Ask anyone to name the first search engine that comes to mind and there’s a high likelihood they’ll say Google. It hasn’t always been this way. Over the past three decades, the answer to that question has also been Yahoo, Ask Jeeves, WebCrawler, AOL Search, or Netscape. British search engine company Mojeek is hoping to be the next name that web surfers turn to, and is building its own crawling technology to challenge Google’s hegemony.
“The monopoly Google has over search, it’s not healthy,” says Colin Hayhurst, CEO of Sussex-based Mojeek. “Can you imagine if we got all our news from the New York Times, Washington Post and that was it – do you want two US sources?”
Mojeek plans to take on Google’s search dominance by building its own catalogue of internet content in a way that requires as little data collection as possible.
But with Google’s search engine market share standing at around 90%, and Microsoft’s Bing the next most popular choice, Mojeek faces a mountain to climb.
Search engines are responsible for scanning web for pages (crawling) and then storing what it finds (indexing). Crawling is the “relatively easy part”, Hayhurst says, but indexing required Mojeek to rewrite its whole software architecture as it became too slow at around one billion pages. Mojeek to date has crawled and indexed six billion pages.
Mojeek was founded in 2004 by Marc Smith, initially as a personal project after becoming frustrated at the direction Google was headed. It’s the same year that Google acquired Gmail, “a move, presumably, to collect more information,” jokes Hayhurst.
Mojeek has raised just over £3m in angel investment – pocket change to Google. Its main revenue stream is through licensing its search API to businesses, such as publishing companies. It also offers a site search API and ads.
Its core mission is to give consumers another choice when it comes to searching the web – and one that doesn’t track users.
“Information diversity is important,” says Hayhurst, who has a history of leadership roles at web infrastructure startups. “We’ve got one or two places where we are going to discover information on the web, to navigate across the web, to transact on the web, decide what businesses we want to deal with, and we’ve actually got two US companies deciding who you are going to see on the first page. It’s really unhealthy.”
Mojeek: ‘We are anti-personalisation’
Where Mojeek wants to differentiate from the other players in the space is privacy. Hayhurst says that privacy-led search engines such as DuckDuckGo and Ecosia “aren’t search engines” and that “most of them are actually proxies for Bing”.
“Most of them take your search query and send that search query off to the Bing API to Microsoft,” adds Hayhurst. “Bing then sends back the search results and adds relevant ads.”
Yahoo used to have its own independent engine, but that too uses Bing now, Hayhurst says. Mojeek’s ethos is that a true privacy-led search engine should index its own pages. But doing so is a mammoth task. Hayhurst is unable to accurately reveal what percentage of the web Mojeek has indexed as the total number of web pages is unknown.
The privacy focus is the reason why Mojeek builds its own servers, which are located in a secure room at a data centre in Kent. Mojeek has 313 servers that house 666TB of storage, with a further 86 servers to be switched on before the end of the year.
Mojeek is currently working on a contextual ads product, maps and a news service.

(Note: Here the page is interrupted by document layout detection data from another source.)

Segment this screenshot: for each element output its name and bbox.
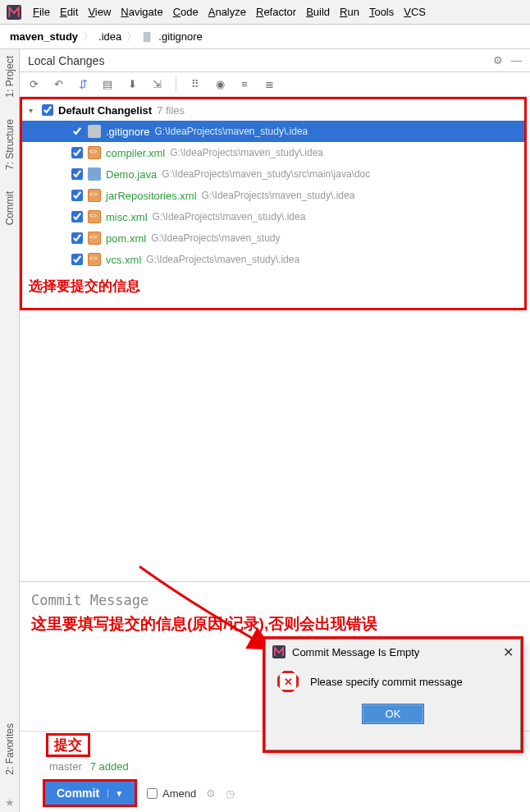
file-type-icon	[88, 167, 101, 181]
minimize-icon[interactable]: —	[511, 54, 522, 67]
gear-icon[interactable]: ⚙	[493, 54, 503, 67]
file-path: G:\IdeaProjects\maven_study\src\main\jav…	[162, 168, 370, 180]
added-count: 7 added	[90, 760, 129, 773]
file-row[interactable]: misc.xmlG:\IdeaProjects\maven_study\.ide…	[22, 206, 524, 227]
changelist-checkbox[interactable]	[42, 104, 53, 116]
diff-icon[interactable]: ⇵	[75, 77, 90, 92]
tab-commit[interactable]: Commit	[2, 188, 17, 228]
close-icon[interactable]: ✕	[503, 645, 514, 660]
shelve-icon[interactable]: ⬇	[125, 77, 139, 92]
group-icon[interactable]: ⠿	[188, 77, 203, 92]
dialog-message: Please specify commit message	[310, 676, 463, 688]
file-type-icon	[88, 232, 101, 245]
annotation-submit: 提交	[46, 733, 90, 757]
history-icon[interactable]: ◷	[226, 787, 235, 800]
menu-vcs[interactable]: VCS	[399, 4, 431, 20]
file-type-icon	[88, 210, 101, 223]
menu-navigate[interactable]: Navigate	[116, 4, 167, 20]
file-name: pom.xml	[106, 232, 146, 245]
file-row[interactable]: pom.xmlG:\IdeaProjects\maven_study	[22, 227, 524, 249]
gear-icon[interactable]: ⚙	[206, 787, 216, 800]
file-name: compiler.xml	[106, 147, 165, 159]
preview-icon[interactable]: ◉	[212, 77, 227, 92]
file-checkbox[interactable]	[71, 190, 83, 201]
refresh-icon[interactable]: ⟳	[26, 77, 41, 92]
menu-bar: FileEditViewNavigateCodeAnalyzeRefactorB…	[0, 0, 530, 25]
file-path: G:\IdeaProjects\maven_study\.idea	[170, 147, 323, 158]
dialog-title: Commit Message Is Empty	[292, 646, 419, 658]
file-row[interactable]: Demo.javaG:\IdeaProjects\maven_study\src…	[22, 163, 524, 185]
menu-view[interactable]: View	[83, 4, 116, 20]
file-path: G:\IdeaProjects\maven_study\.idea	[202, 190, 355, 201]
breadcrumb-leaf[interactable]: .gitignore	[158, 30, 202, 43]
file-checkbox[interactable]	[71, 147, 83, 158]
breadcrumb-mid[interactable]: .idea	[98, 30, 121, 43]
menu-build[interactable]: Build	[301, 4, 335, 20]
file-checkbox[interactable]	[71, 126, 83, 137]
file-icon	[142, 31, 153, 43]
file-row[interactable]: compiler.xmlG:\IdeaProjects\maven_study\…	[22, 142, 524, 163]
menu-code[interactable]: Code	[168, 4, 203, 20]
amend-checkbox[interactable]: Amend	[147, 787, 196, 800]
menu-run[interactable]: Run	[335, 4, 364, 20]
tab-favorites[interactable]: 2: Favorites	[2, 720, 17, 778]
app-logo-icon	[7, 5, 21, 20]
menu-refactor[interactable]: Refactor	[251, 4, 301, 20]
file-name: .gitignore	[106, 126, 149, 138]
file-path: G:\IdeaProjects\maven_study\.idea	[154, 126, 308, 137]
changelist-icon[interactable]: ▤	[100, 77, 115, 92]
changelist-count: 7 files	[157, 104, 185, 117]
file-type-icon	[88, 146, 101, 159]
file-checkbox[interactable]	[71, 232, 83, 244]
star-icon: ★	[2, 793, 18, 812]
panel-title: Local Changes	[28, 54, 104, 67]
expand-icon[interactable]: ≡	[237, 77, 252, 92]
file-name: vcs.xml	[106, 254, 141, 266]
tab-structure[interactable]: 7: Structure	[2, 116, 17, 173]
chevron-down-icon[interactable]: ▼	[107, 789, 123, 798]
svg-rect-1	[144, 31, 151, 41]
menu-tools[interactable]: Tools	[364, 4, 399, 20]
collapse-icon[interactable]: ≣	[262, 77, 276, 92]
breadcrumb-root[interactable]: maven_study	[10, 30, 78, 43]
menu-edit[interactable]: Edit	[55, 4, 83, 20]
file-checkbox[interactable]	[71, 211, 83, 222]
file-path: G:\IdeaProjects\maven_study\.idea	[146, 254, 299, 265]
menu-file[interactable]: File	[28, 4, 55, 20]
app-logo-icon	[272, 645, 286, 658]
changelist-name: Default Changelist	[58, 104, 152, 117]
ok-button[interactable]: OK	[362, 704, 425, 724]
file-name: Demo.java	[106, 168, 157, 181]
changelist-tree: ▾ Default Changelist 7 files .gitignoreG…	[20, 97, 527, 310]
file-checkbox[interactable]	[71, 168, 83, 180]
commit-button[interactable]: Commit▼	[45, 782, 135, 805]
error-icon: ✕	[277, 671, 299, 692]
branch-name: master	[49, 760, 82, 773]
file-row[interactable]: .gitignoreG:\IdeaProjects\maven_study\.i…	[22, 121, 524, 142]
file-row[interactable]: jarRepositories.xmlG:\IdeaProjects\maven…	[22, 185, 524, 206]
commit-message-label: Commit Message	[20, 581, 530, 612]
file-name: jarRepositories.xml	[106, 190, 197, 202]
rollback-icon[interactable]: ↶	[51, 77, 66, 92]
file-type-icon	[88, 125, 101, 138]
file-type-icon	[88, 253, 101, 266]
file-type-icon	[88, 189, 101, 202]
error-dialog: Commit Message Is Empty ✕ ✕ Please speci…	[265, 639, 521, 750]
file-row[interactable]: vcs.xmlG:\IdeaProjects\maven_study\.idea	[22, 249, 524, 270]
chevron-right-icon: 〉	[83, 30, 94, 44]
annotation-select-files: 选择要提交的信息	[22, 270, 524, 296]
file-path: G:\IdeaProjects\maven_study	[151, 232, 280, 244]
changes-toolbar: ⟳ ↶ ⇵ ▤ ⬇ ⇲ ⠿ ◉ ≡ ≣	[20, 72, 530, 97]
file-path: G:\IdeaProjects\maven_study\.idea	[153, 211, 306, 222]
unshelve-icon[interactable]: ⇲	[149, 77, 164, 92]
file-checkbox[interactable]	[71, 254, 83, 265]
left-sidebar: 1: Project 7: Structure Commit 2: Favori…	[0, 49, 20, 812]
file-name: misc.xml	[106, 211, 148, 223]
changelist-header[interactable]: ▾ Default Changelist 7 files	[22, 99, 524, 121]
annotation-commit-msg: 这里要填写提交的信息(原因/记录),否则会出现错误	[20, 612, 530, 636]
tab-project[interactable]: 1: Project	[2, 53, 17, 101]
breadcrumb: maven_study 〉 .idea 〉 .gitignore	[0, 25, 530, 49]
chevron-right-icon: 〉	[126, 30, 137, 44]
menu-analyze[interactable]: Analyze	[203, 4, 251, 20]
chevron-down-icon[interactable]: ▾	[29, 106, 37, 115]
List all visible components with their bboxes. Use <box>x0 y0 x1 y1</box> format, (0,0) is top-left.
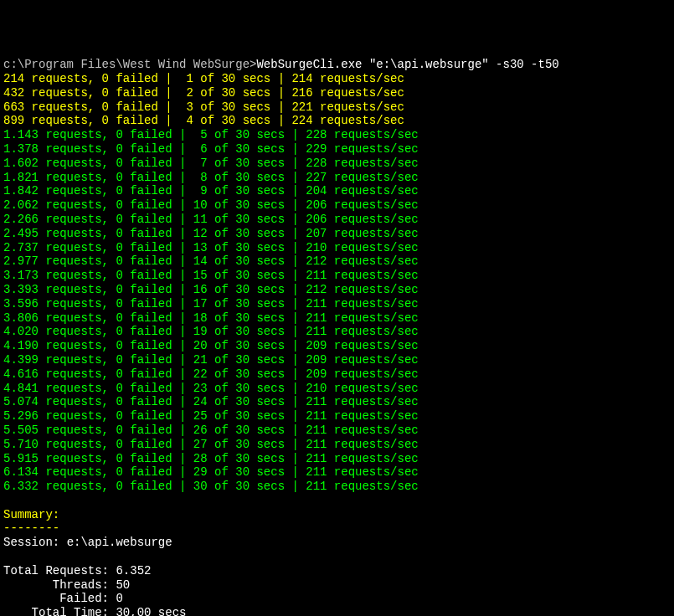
progress-row: 1.602 requests, 0 failed | 7 of 30 secs … <box>3 157 419 170</box>
total-requests-line: Total Requests: 6.352 <box>3 564 151 578</box>
failed-line: Failed: 0 <box>3 592 123 605</box>
terminal-output: c:\Program Files\West Wind WebSurge>WebS… <box>3 58 671 616</box>
progress-row: 4.020 requests, 0 failed | 19 of 30 secs… <box>3 325 419 338</box>
progress-row: 3.806 requests, 0 failed | 18 of 30 secs… <box>3 311 419 325</box>
progress-row: 5.505 requests, 0 failed | 26 of 30 secs… <box>3 424 419 437</box>
threads-line: Threads: 50 <box>3 578 130 592</box>
summary-heading: Summary: <box>3 508 59 521</box>
progress-row: 4.399 requests, 0 failed | 21 of 30 secs… <box>3 353 419 367</box>
progress-row: 1.842 requests, 0 failed | 9 of 30 secs … <box>3 184 419 198</box>
command-prompt-line: c:\Program Files\West Wind WebSurge>WebS… <box>3 58 559 71</box>
progress-row: 4.841 requests, 0 failed | 23 of 30 secs… <box>3 382 419 395</box>
progress-row: 2.977 requests, 0 failed | 14 of 30 secs… <box>3 254 419 268</box>
progress-row: 2.266 requests, 0 failed | 11 of 30 secs… <box>3 213 419 226</box>
progress-row: 2.737 requests, 0 failed | 13 of 30 secs… <box>3 241 419 254</box>
progress-row: 1.821 requests, 0 failed | 8 of 30 secs … <box>3 171 419 184</box>
progress-row: 214 requests, 0 failed | 1 of 30 secs | … <box>3 72 404 85</box>
progress-row: 4.616 requests, 0 failed | 22 of 30 secs… <box>3 367 419 381</box>
progress-row: 5.915 requests, 0 failed | 28 of 30 secs… <box>3 452 419 465</box>
progress-row: 663 requests, 0 failed | 3 of 30 secs | … <box>3 100 404 114</box>
total-time-line: Total Time: 30,00 secs <box>3 606 186 616</box>
progress-row: 4.190 requests, 0 failed | 20 of 30 secs… <box>3 339 419 352</box>
progress-row: 5.710 requests, 0 failed | 27 of 30 secs… <box>3 438 419 451</box>
progress-row: 2.495 requests, 0 failed | 12 of 30 secs… <box>3 227 419 240</box>
progress-row: 432 requests, 0 failed | 2 of 30 secs | … <box>3 86 404 100</box>
progress-row: 899 requests, 0 failed | 4 of 30 secs | … <box>3 114 404 127</box>
progress-row: 1.378 requests, 0 failed | 6 of 30 secs … <box>3 142 419 156</box>
progress-row: 3.596 requests, 0 failed | 17 of 30 secs… <box>3 297 419 311</box>
progress-row: 1.143 requests, 0 failed | 5 of 30 secs … <box>3 128 419 141</box>
progress-row: 6.134 requests, 0 failed | 29 of 30 secs… <box>3 465 419 479</box>
session-line: Session: e:\api.websurge <box>3 536 172 549</box>
progress-row: 3.173 requests, 0 failed | 15 of 30 secs… <box>3 269 419 282</box>
summary-divider: -------- <box>3 521 59 535</box>
progress-row: 6.332 requests, 0 failed | 30 of 30 secs… <box>3 480 419 493</box>
progress-row: 2.062 requests, 0 failed | 10 of 30 secs… <box>3 198 419 212</box>
progress-row: 5.296 requests, 0 failed | 25 of 30 secs… <box>3 409 419 423</box>
progress-row: 5.074 requests, 0 failed | 24 of 30 secs… <box>3 395 419 408</box>
progress-row: 3.393 requests, 0 failed | 16 of 30 secs… <box>3 283 419 296</box>
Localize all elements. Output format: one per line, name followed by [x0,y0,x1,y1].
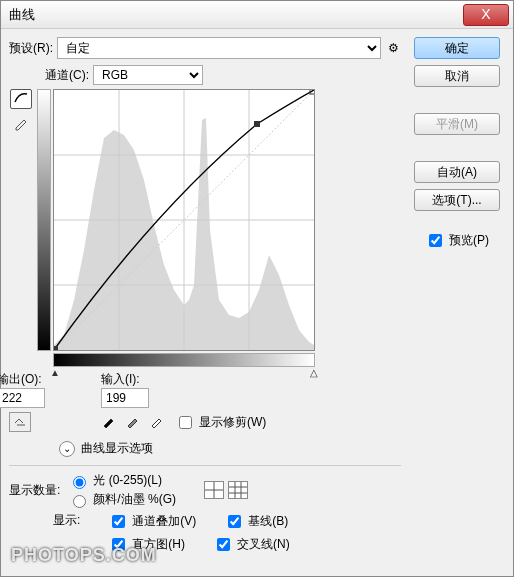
grid-coarse-button[interactable] [204,481,224,499]
cancel-button[interactable]: 取消 [414,65,500,87]
ok-button[interactable]: 确定 [414,37,500,59]
chk-intersection[interactable]: 交叉线(N) [213,535,290,554]
input-label: 输入(I): [101,372,140,386]
chk-baseline[interactable]: 基线(B) [224,512,288,531]
show-label: 显示: [53,512,80,531]
white-eyedropper[interactable] [149,413,165,432]
radio-pigment[interactable]: 颜料/油墨 %(G) [68,491,176,508]
input-field[interactable] [101,388,149,408]
chk-histogram[interactable]: 直方图(H) [108,535,185,554]
close-button[interactable]: X [463,4,509,26]
display-options-title: 曲线显示选项 [81,440,153,457]
pencil-icon [13,115,29,131]
input-gradient[interactable]: ▲ △ [53,353,315,367]
show-clipping-checkbox[interactable]: 显示修剪(W) [175,413,266,432]
grid-fine-icon [229,482,247,498]
channel-label: 通道(C): [45,67,89,84]
curve-icon [13,90,29,104]
auto-button[interactable]: 自动(A) [414,161,500,183]
target-adjust-button[interactable] [9,412,31,432]
grid-fine-button[interactable] [228,481,248,499]
hand-icon [11,413,29,429]
svg-rect-8 [254,121,260,127]
gear-icon[interactable]: ⚙ [385,41,401,55]
show-amount-label: 显示数量: [9,482,60,499]
curves-dialog: 曲线 X 预设(R): 自定 ⚙ 通道(C): RGB [0,0,514,577]
channel-select[interactable]: RGB [93,65,203,85]
output-gradient [37,89,51,351]
svg-rect-9 [54,346,58,350]
smooth-button[interactable]: 平滑(M) [414,113,500,135]
eyedropper-white-icon [149,413,165,429]
preview-checkbox[interactable]: 预览(P) [425,231,489,250]
curves-graph[interactable] [53,89,315,351]
curve-tool-button[interactable] [10,89,32,109]
preset-select[interactable]: 自定 [57,37,381,59]
collapse-button[interactable]: ⌄ [59,441,75,457]
black-point-slider[interactable]: ▲ [50,367,60,378]
options-button[interactable]: 选项(T)... [414,189,500,211]
dialog-title: 曲线 [5,6,463,24]
radio-light[interactable]: 光 (0-255)(L) [68,472,176,489]
black-eyedropper[interactable] [101,413,117,432]
tone-curve [54,90,314,350]
white-point-slider[interactable]: △ [310,367,318,378]
chk-channel-overlay[interactable]: 通道叠加(V) [108,512,196,531]
title-bar: 曲线 X [1,1,513,29]
eyedropper-gray-icon [125,413,141,429]
preset-label: 预设(R): [9,40,53,57]
pencil-tool-button[interactable] [13,115,29,134]
grid-coarse-icon [205,482,223,498]
eyedropper-black-icon [101,413,117,429]
gray-eyedropper[interactable] [125,413,141,432]
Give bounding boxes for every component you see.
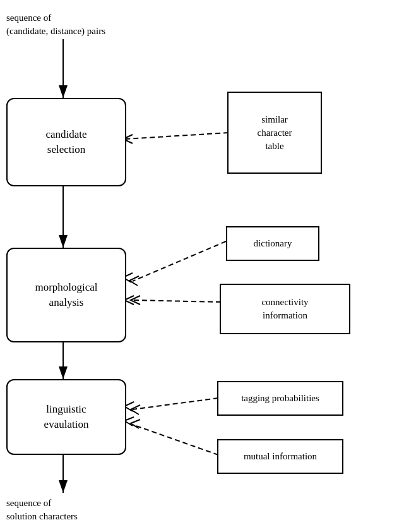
sequence-bottom-label: sequence of solution characters: [6, 497, 78, 523]
diagram: sequence of (candidate, distance) pairs …: [0, 0, 404, 532]
tagging-probabilities-box: tagging probabilities: [217, 381, 343, 416]
svg-line-6: [126, 133, 229, 139]
svg-line-7: [133, 241, 226, 281]
dictionary-box: dictionary: [226, 226, 319, 261]
morphological-analysis-box: morphologicalanalysis: [6, 248, 126, 342]
similar-character-table-box: similarcharactertable: [227, 92, 322, 174]
svg-line-10: [133, 425, 218, 455]
linguistic-evaluation-box: linguisticevaulation: [6, 379, 126, 455]
candidate-selection-box: candidateselection: [6, 98, 126, 186]
sequence-top-label: sequence of (candidate, distance) pairs: [6, 11, 105, 38]
svg-line-9: [133, 398, 218, 409]
svg-line-8: [133, 300, 221, 302]
mutual-information-box: mutual information: [217, 439, 343, 474]
connectivity-information-box: connectivityinformation: [220, 284, 350, 334]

In its earlier days, Mojeek received a lot of medical-related queries. According to Hayhurst, Smith thinks this was because users did not want to search for sensitive topics on Google.
Mojeek says it only collects necessary information during search countries, which is country, language and IP address, which is converted into a country code. It doesn’t have a sign-in option, so searches cannot be linked together.
This is an example of the trade-offs between convenience and privacy, which Hayhurst acknowledges. But he adds that once search engines enter this “desolation”, they end up collecting more and more data for user customisation in an endless cycle.
“If two people are doing the same search query in the same location, at the same time, with the same language, then in our opinion they should get the same results,” says Hayhurst. “We are anti-personalisation, as I think that leads to all sorts of toxic side effects.”